Biss estimó que alrededor de 15.000 vehículos ingresan diariamente a Rawson, además de las personas que llegan mediante distintos servicios de transporte. Ese movimiento repercute sobre los accesos, las calles, el tránsito y los servicios públicos. Incluso mencionó el consumo eléctrico durante las horas de la mañana, cuando la actividad administrativa multiplica la cantidad de personas que se encuentran en la ciudad y genera una demanda de potencia diferente a la de otros momentos del día.
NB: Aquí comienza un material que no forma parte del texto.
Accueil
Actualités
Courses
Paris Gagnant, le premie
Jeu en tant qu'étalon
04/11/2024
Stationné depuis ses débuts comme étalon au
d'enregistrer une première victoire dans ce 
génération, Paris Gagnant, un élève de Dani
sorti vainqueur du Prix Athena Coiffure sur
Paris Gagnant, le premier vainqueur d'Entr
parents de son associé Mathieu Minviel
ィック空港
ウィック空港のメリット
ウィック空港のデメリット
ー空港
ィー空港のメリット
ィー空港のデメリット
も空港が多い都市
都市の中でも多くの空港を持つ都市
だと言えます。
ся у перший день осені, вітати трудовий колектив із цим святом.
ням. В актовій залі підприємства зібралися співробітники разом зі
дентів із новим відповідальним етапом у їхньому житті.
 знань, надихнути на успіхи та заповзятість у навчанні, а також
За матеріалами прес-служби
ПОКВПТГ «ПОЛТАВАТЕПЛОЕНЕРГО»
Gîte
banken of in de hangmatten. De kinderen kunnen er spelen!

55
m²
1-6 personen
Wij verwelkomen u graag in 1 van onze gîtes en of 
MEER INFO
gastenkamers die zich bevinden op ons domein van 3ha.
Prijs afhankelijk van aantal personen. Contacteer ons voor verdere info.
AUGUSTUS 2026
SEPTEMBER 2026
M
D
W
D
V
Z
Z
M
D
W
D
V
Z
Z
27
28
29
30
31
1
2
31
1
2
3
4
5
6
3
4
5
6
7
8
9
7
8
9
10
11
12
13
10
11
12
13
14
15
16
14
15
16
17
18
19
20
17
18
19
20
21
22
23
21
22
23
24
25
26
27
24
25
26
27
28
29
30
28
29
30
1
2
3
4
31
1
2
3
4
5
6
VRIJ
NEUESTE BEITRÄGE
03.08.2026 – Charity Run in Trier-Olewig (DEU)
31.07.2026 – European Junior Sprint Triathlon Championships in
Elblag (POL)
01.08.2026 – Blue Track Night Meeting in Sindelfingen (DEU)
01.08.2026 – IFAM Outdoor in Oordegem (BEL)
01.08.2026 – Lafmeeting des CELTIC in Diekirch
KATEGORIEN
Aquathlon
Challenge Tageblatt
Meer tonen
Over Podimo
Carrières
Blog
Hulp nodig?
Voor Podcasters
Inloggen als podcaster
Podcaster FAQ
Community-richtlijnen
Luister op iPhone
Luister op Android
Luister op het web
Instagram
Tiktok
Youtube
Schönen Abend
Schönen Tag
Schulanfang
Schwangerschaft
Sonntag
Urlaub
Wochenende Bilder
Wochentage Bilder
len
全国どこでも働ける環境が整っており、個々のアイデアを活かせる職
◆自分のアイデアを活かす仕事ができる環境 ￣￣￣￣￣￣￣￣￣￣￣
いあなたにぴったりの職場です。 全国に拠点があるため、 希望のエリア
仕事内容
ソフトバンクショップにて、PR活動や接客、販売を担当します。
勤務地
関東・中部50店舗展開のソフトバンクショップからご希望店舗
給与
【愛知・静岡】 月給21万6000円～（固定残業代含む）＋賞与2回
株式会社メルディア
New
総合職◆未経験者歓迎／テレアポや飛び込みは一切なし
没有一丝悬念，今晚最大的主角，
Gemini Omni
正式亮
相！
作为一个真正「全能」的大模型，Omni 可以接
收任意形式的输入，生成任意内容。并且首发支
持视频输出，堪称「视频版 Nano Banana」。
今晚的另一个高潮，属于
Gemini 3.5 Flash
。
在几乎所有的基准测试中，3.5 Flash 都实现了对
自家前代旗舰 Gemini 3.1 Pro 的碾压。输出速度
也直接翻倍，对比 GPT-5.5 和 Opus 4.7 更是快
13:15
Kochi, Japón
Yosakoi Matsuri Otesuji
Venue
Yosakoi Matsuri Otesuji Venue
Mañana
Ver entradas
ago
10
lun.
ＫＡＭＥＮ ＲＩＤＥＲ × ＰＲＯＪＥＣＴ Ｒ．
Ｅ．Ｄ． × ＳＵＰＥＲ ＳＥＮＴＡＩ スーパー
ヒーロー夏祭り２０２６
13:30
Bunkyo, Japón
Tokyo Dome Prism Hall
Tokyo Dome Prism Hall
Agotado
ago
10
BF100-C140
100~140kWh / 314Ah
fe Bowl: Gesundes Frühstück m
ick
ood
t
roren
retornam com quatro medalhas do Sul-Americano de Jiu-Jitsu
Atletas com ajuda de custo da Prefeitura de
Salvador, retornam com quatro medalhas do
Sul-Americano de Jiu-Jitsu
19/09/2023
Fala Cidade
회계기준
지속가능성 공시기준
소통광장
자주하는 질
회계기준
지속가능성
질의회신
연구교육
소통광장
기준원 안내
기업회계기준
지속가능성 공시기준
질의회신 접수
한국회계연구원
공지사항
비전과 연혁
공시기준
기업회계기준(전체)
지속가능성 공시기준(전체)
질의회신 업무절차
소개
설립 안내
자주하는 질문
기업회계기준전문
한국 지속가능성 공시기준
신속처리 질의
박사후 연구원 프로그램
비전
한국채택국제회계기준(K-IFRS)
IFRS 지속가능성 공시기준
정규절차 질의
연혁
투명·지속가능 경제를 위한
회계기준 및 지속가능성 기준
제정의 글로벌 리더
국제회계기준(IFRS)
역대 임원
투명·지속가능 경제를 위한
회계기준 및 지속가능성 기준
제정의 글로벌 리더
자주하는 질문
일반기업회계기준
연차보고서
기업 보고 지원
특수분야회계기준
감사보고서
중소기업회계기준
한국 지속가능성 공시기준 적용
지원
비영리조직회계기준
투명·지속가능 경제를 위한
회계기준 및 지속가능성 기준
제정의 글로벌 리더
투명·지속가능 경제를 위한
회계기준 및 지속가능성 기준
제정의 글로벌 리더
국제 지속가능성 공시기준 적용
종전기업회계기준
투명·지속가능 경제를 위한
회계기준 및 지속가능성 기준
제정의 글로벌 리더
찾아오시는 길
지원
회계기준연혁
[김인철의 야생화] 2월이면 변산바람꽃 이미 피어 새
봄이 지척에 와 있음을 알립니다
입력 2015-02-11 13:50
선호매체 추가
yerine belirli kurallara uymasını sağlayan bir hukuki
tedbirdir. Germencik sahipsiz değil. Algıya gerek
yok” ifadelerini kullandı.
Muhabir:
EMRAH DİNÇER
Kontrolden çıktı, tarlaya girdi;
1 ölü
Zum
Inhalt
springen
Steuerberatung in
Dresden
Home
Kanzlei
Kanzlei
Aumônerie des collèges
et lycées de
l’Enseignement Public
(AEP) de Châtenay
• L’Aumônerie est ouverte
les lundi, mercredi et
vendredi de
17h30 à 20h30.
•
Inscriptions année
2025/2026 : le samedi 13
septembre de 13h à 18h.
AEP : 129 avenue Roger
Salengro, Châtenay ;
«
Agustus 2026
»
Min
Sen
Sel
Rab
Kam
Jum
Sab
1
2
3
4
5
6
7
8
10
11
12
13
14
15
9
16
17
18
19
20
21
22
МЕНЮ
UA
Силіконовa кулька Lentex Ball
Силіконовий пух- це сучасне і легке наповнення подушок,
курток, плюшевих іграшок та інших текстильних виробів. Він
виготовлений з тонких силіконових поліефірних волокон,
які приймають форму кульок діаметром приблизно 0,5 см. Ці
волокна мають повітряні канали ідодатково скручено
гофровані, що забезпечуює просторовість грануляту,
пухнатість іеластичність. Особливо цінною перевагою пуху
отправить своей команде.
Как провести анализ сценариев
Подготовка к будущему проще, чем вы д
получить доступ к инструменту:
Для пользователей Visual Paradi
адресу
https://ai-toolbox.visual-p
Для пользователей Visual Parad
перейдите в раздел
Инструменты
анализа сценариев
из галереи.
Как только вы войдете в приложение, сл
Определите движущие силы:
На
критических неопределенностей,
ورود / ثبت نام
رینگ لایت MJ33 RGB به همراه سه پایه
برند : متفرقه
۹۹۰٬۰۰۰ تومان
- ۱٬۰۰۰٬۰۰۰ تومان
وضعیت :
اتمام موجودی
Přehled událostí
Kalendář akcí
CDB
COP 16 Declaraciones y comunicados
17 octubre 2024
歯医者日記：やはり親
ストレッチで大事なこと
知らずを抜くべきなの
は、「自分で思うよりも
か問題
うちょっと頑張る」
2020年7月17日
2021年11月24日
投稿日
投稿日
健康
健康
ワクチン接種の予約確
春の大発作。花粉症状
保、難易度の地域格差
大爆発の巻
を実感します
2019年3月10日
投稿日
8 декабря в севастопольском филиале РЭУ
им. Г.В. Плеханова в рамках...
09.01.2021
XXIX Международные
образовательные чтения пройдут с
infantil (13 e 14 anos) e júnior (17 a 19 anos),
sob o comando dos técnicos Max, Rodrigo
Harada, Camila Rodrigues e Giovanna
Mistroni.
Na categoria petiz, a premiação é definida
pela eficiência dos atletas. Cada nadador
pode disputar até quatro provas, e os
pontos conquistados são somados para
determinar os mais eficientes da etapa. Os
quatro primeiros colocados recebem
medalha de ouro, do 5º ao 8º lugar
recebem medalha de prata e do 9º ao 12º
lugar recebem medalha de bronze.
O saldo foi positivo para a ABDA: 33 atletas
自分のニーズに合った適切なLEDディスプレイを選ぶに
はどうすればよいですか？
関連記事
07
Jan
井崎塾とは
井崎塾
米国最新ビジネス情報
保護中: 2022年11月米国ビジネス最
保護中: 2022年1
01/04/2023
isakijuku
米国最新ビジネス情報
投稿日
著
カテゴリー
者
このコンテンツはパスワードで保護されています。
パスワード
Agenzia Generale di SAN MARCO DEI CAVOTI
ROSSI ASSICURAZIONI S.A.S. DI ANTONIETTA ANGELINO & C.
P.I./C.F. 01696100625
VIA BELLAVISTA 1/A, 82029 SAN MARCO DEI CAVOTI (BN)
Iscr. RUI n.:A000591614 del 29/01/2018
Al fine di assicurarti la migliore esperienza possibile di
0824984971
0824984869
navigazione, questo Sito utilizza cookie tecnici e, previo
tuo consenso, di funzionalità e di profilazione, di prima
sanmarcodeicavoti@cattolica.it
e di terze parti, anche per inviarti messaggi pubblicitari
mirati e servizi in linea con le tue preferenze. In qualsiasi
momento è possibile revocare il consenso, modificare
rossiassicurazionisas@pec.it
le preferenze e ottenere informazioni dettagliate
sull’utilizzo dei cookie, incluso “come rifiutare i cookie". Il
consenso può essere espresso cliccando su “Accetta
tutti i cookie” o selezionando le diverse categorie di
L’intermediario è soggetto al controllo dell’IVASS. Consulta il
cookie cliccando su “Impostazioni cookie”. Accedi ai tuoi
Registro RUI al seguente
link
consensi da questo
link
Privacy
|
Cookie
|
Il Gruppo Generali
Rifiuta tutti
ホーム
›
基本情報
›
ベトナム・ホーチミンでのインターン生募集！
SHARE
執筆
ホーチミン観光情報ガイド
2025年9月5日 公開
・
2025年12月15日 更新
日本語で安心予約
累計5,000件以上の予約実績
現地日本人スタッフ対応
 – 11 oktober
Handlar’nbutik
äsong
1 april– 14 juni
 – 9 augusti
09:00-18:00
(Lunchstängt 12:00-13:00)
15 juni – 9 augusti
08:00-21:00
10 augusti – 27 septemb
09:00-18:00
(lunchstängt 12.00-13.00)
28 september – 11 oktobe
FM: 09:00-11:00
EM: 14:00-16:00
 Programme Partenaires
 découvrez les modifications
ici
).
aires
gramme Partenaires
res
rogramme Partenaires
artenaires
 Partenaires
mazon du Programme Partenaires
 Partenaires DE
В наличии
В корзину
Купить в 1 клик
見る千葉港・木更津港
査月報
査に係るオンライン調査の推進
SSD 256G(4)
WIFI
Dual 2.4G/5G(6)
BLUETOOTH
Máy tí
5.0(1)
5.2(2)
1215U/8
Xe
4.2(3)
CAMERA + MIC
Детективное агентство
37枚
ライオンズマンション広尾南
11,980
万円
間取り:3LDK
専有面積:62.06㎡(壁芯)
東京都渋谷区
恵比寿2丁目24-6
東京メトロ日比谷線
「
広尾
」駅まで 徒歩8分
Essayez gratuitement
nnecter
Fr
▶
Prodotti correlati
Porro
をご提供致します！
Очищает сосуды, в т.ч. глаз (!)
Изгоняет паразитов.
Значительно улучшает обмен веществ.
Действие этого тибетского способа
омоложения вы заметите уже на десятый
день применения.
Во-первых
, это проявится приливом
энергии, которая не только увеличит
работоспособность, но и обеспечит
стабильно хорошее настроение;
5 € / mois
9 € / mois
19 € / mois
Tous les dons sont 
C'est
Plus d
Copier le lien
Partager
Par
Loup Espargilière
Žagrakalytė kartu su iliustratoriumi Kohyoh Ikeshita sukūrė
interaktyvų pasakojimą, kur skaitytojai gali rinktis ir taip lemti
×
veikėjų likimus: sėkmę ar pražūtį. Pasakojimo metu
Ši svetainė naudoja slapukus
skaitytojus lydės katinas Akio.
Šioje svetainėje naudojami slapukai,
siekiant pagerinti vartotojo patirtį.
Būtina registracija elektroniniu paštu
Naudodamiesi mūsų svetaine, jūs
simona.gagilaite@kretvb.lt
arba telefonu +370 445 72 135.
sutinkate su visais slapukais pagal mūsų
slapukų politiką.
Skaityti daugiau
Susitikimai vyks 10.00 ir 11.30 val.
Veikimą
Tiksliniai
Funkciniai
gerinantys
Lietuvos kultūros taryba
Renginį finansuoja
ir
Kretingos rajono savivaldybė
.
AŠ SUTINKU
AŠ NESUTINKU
El intendente aclaró que no cuestiona la condición de capital. “No nos estamos quejando”, remarcó, pero recordó que en distintos momentos se analizaron alternativas de acompañamiento vinculadas precisamente con ese rol. Entre ellas mencionó inversiones para modernizar la semaforización y mejorar las vías de ingreso y egreso, necesarias para absorber un movimiento cotidiano que supera ampliamente al de la población residente.
A ello agregó que Rawson también está modificando su perfil económico. “Antes era 100% administración pública”, señaló. Actualmente, sostuvo, existe un crecimiento de la actividad productiva, mencionó la entrega de nuevos lotes para futuros emprendimientos en el parque industrial y destacó particularmente el movimiento pesquero, que incorpora tránsito de camiones y vehículos de gran porte y genera un desgaste adicional sobre la infraestructura urbana. “Hay muchísimas situaciones que nos hacen plantear un tratamiento distinto de la ciudad”, resumió.
La administración portuaria, dentro de la discusión
Biss ubicó dentro de ese posible tratamiento diferencial un proyecto que viene conversando desde hace tiempo: la creación de una administración portuaria para Rawson. “Un caso de reparación histórica de la ciudad sería la creación de la administración portuaria”, señaló, y explicó que actualmente la actividad convive con una división de responsabilidades entre diferentes jurisdicciones.
“El puerto es de la provincia, el barrio es de la Municipalidad”, graficó. Esa situación obliga a coordinar cuestiones ambientales, de seguridad y de infraestructura entre distintas áreas.
Para Biss, una administración específica permitiría ordenar esas responsabilidades y acompañar el crecimiento que tuvo el puerto en los últimos años.
Sobre los tiempos, evitó dar la decisión por tomada. Explicó que el tema aparece recurrentemente en las conversaciones y que todavía se encuentra bajo análisis. Según relató, en los últimos encuentros participaron autoridades del área de Pesca, integrantes del gabinete provincial y el gobernador, y una de las posibilidades evaluadas es avanzar una vez concluida la temporada de mayor actividad, posiblemente a partir del próximo año.